=== PROBLEM TO SOLVE ===
Repeat verbatim the lines of the data below, beginning with the line containing "Được xây dựng để cộng tác" and continuing to the end.

►

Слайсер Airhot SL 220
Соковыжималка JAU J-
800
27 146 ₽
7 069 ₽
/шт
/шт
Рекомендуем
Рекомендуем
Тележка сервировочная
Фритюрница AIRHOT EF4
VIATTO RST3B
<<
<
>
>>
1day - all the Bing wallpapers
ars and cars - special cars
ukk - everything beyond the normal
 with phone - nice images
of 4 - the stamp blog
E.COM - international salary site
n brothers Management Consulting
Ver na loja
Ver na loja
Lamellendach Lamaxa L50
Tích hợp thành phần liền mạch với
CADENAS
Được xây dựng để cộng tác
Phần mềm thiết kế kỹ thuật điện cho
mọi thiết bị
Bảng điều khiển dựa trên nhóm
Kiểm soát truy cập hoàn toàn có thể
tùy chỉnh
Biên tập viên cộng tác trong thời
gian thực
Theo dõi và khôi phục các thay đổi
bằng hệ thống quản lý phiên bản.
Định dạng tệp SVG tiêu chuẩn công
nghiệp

◄

=== ANSWER TO THIS TASK ===
Được xây dựng để cộng tác
Phần mềm thiết kế kỹ thuật điện cho
mọi thiết bị
Bảng điều khiển dựa trên nhóm
Kiểm soát truy cập hoàn toàn có thể
tùy chỉnh
Biên tập viên cộng tác trong thời
gian thực
Theo dõi và khôi phục các thay đổi
bằng hệ thống quản lý phiên bản.
Định dạng tệp SVG tiêu chuẩn công
nghiệp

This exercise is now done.